Impaired muscle oxygen utilization has also been reported in persons with insulin resistance, hypertension, cardiovascular disease (CVD), diabetes, and peripheral arterial disease (PAD) (Reusch 2002; Bauer et al 2004). Prior literature has reported that COPD causes vasoconstriction in the pulmonary vasculature, resulting in pulmonary hypertension (Hida et al 2002). Additionally, in COPD there is evidence of an impaired endothelial cell release of the vasodilator and nitric oxide in the pulmonary vasculature due to atherosclerosis (Hida et al 2002). This is also reported for persons with cardiovascular disease and PAD in the coronary and peripheral vasculature due to atherosclerosis (Reusch 2002). While none of the participants had known PAD, CVD, or diabetes, it may be hypothesized that individuals demonstrating impaired muscle oxygen use and without the post-exercise vasodilatory response may additionally be suffering from a lack in vasodilatory capacity due to impairments of endothelial cell release of nitric oxide.

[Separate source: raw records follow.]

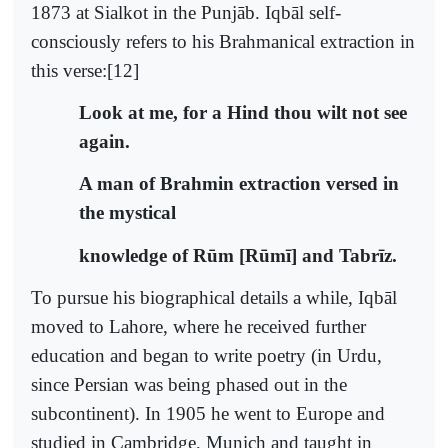
1873 at Sialkot in the Punjāb. Iqbāl self-
consciously refers to his Brahmanical extraction in
this verse:[12]
Look at me, for a Hind thou wilt not see
again.
A man of Brahmin extraction versed in
the mystical
knowledge of Rūm [Rūmī] and Tabrīz.
To pursue his biographical details a while, Iqbāl
moved to Lahore, where he received further
education and began to write poetry (in Urdu,
since Persian was being phased out in the
subcontinent). In 1905 he went to Europe and
studied in Cambridge, Munich and taught in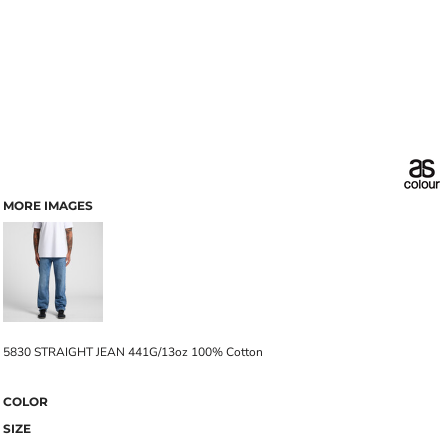
MORE IMAGES
5830 STRAIGHT JEAN 441G/13oz 100% Cotton
COLOR
SIZE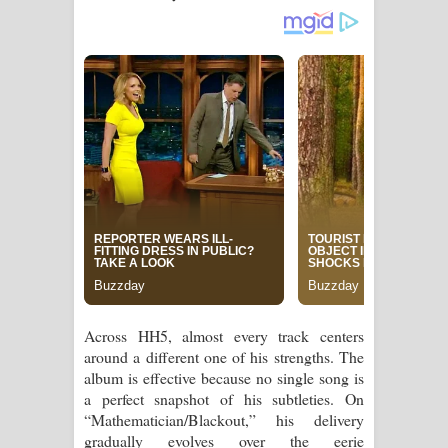
Across HH5, almost every track centers
around a different one of his strengths. The
album is effective because no single song is
a perfect snapshot of his subtleties. On
“Mathematician/Blackout,” his delivery
gradually evolves over the eerie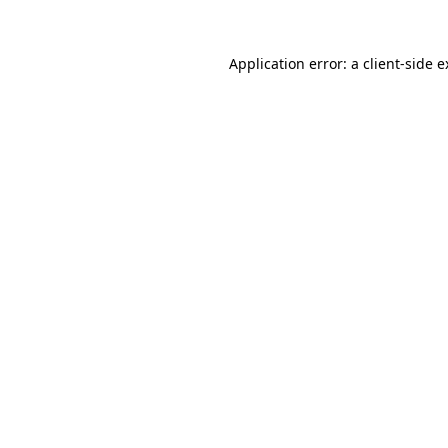
Application error: a client-side 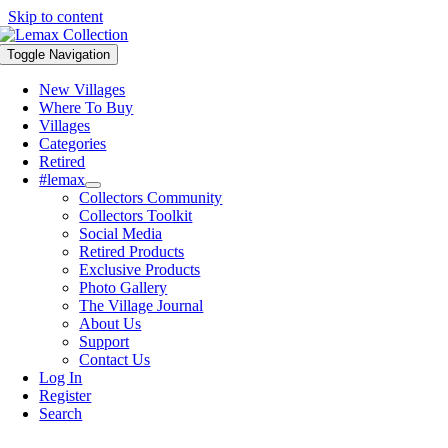
Skip to content
Toggle Navigation
New Villages
Where To Buy
Villages
Categories
Retired
#lemax
Collectors Community
Collectors Toolkit
Social Media
Retired Products
Exclusive Products
Photo Gallery
The Village Journal
About Us
Support
Contact Us
Log In
Register
Search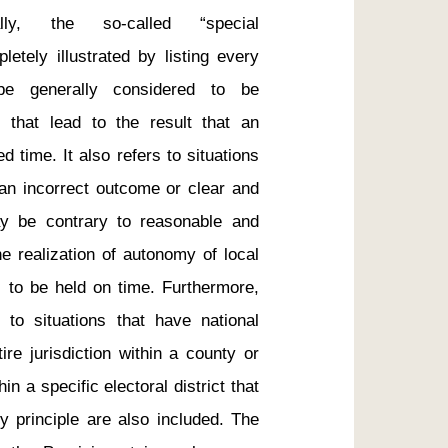
lly, the so-called “special 
tely illustrated by listing every 
be generally considered to be 
 that lead to the result that an 
d time. It also refers to situations 
an incorrect outcome or clear and 
 be contrary to reasonable and 
e realization of autonomy of local 
 to be held on time. Furthermore, 
 to situations that have national 
re jurisdiction within a county or 
in a specific electoral district that 
ty principle are also included. The 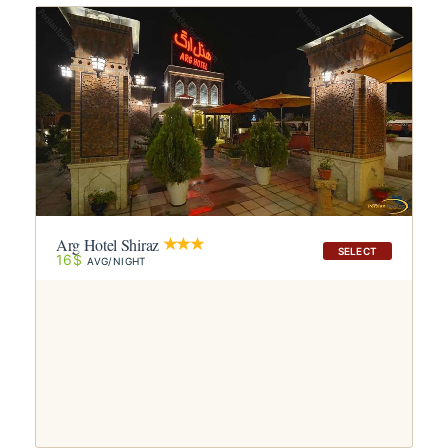
Arg Hotel Shiraz
SELECT
16$
AVG/NIGHT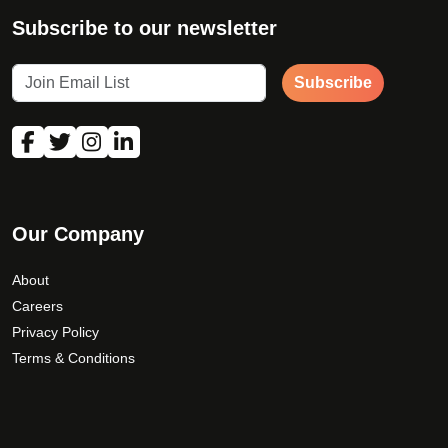
Subscribe to our newsletter
Subscribe
Our Company
About
Careers
Privacy Policy
Terms & Conditions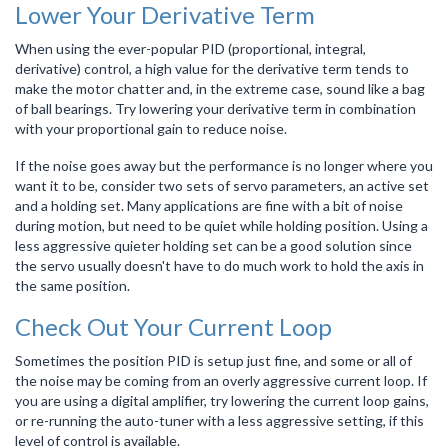
Lower Your Derivative Term
When using the ever-popular PID (proportional, integral,
derivative) control, a high value for the derivative term tends to
make the motor chatter and, in the extreme case, sound like a bag
of ball bearings. Try lowering your derivative term in combination
with your proportional gain to reduce noise.
If the noise goes away but the performance is no longer where you
want it to be, consider two sets of servo parameters, an active set
and a holding set. Many applications are fine with a bit of noise
during motion, but need to be quiet while holding position. Using a
less aggressive quieter holding set can be a good solution since
the servo usually doesn't have to do much work to hold the axis in
the same position.
Check Out Your Current Loop
Sometimes the position PID is setup just fine, and some or all of
the noise may be coming from an overly aggressive current loop. If
you are using a digital amplifier, try lowering the current loop gains,
or re-running the auto-tuner with a less aggressive setting, if this
level of control is available.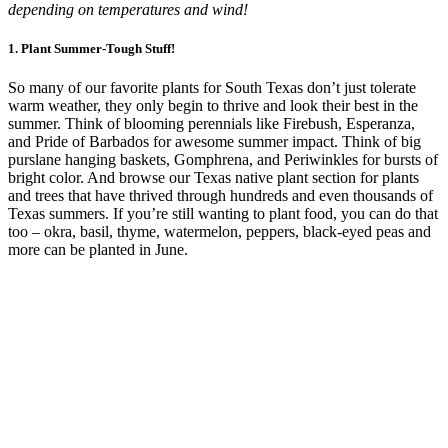
depending on temperatures and wind!
1.
Plant Summer-Tough Stuff!
So many of our favorite plants for South Texas don’t just tolerate
warm weather, they only begin to thrive and look their best in the
summer. Think of blooming perennials like Firebush, Esperanza,
and Pride of Barbados for awesome summer impact. Think of big
purslane hanging baskets, Gomphrena, and Periwinkles for bursts of
bright color. And browse our Texas native plant section for plants
and trees that have thrived through hundreds and even thousands of
Texas summers. If you’re still wanting to plant food, you can do that
too – okra, basil, thyme, watermelon, peppers, black-eyed peas and
more can be planted in June.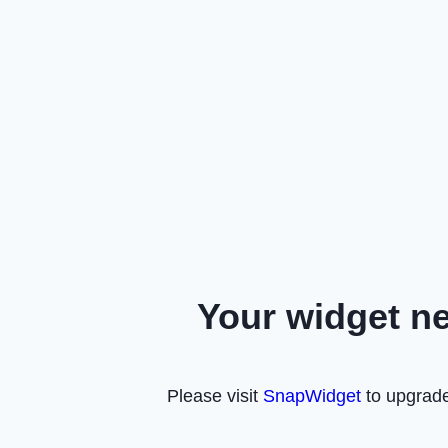
Your widget n
Please visit
SnapWidget
to upgrade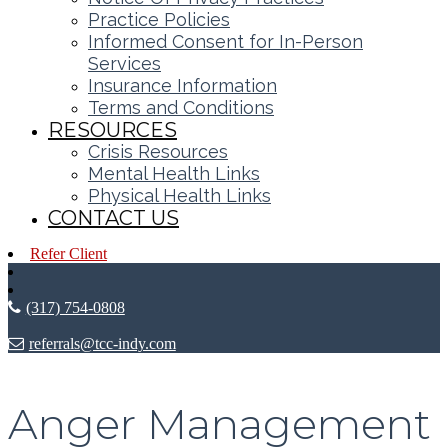
Practice Policies
Informed Consent for In-Person
Services
Insurance Information
Terms and Conditions
RESOURCES
Crisis Resources
Mental Health Links
Physical Health Links
CONTACT US
Refer Client
(317) 754-0808
referrals@tcc-indy.com
Anger Management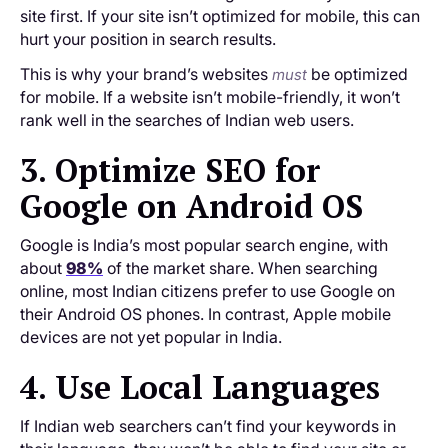
site first. If your site isn’t optimized for mobile, this can
hurt your position in search results.
This is why your brand’s websites
be optimized
must
for mobile. If a website isn’t mobile-friendly, it won’t
rank well in the searches of Indian web users.
3. Optimize SEO for
Google on Android OS
Google is India’s most popular search engine, with
about
98%
of the market share. When searching
online, most Indian citizens prefer to use Google on
their Android OS phones. In contrast, Apple mobile
devices are not yet popular in India.
4. Use Local Languages
If Indian web searchers can’t find your keywords in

Limitations of the present study

The major limitation of the present study is the small sample size which may have prevented us from determining any significant differences in %StO₂. We had a large and varied response in %StO₂ within the COPD and control groups, which limits the power of the data. This may be a result of the varied activity levels of the COPD and control participants, and should be further examined through a larger population of exercising and nonexercising persons for both of these populations. Additionally, several of our participants were taking medications for both hypertension and hyperlipidemia, which may contribute to decreases in nitric oxide, and thus may have further led to the variance in %StO₂ responses that were seen in the present study. Further work is needed to assess the impact of such medications on peripheral muscle oxygenation, along with the effects which could be solely attributable to hypertension and hyperlipidemia. Future research that examines the role of peripheral oxygenation in persons with COPD should include the assessment of blood flow, hemoglobin concentrations, and muscle fiber type to further elucidate what may cause such a varied response in %StO₂ values.

Summary

Even though we attempted to match our participants for age, gender, BMI, and activity levels, our results indicate that the control participants had higher exercise capacities and greater lung function than the COPD participants as was evidenced by the VO₂ data, exercise workloads, and the inability of 2 COPD participants to complete 6 min of constant load exercise. Control participants and persons with COPD had similar levels of %StO₂ during exercise in our study. This suggests that COPD pathology does not cause muscle dysfunction in terms of impaired muscle oxygenation in persons with moderate COPD. It is concluded that peripheral skeletal muscle oxygenation is not compromised in individuals with moderate COPD during submaximal aerobic exercise, and that limitations in exercise capacity are most likely a result of muscle disuse and poor lung function.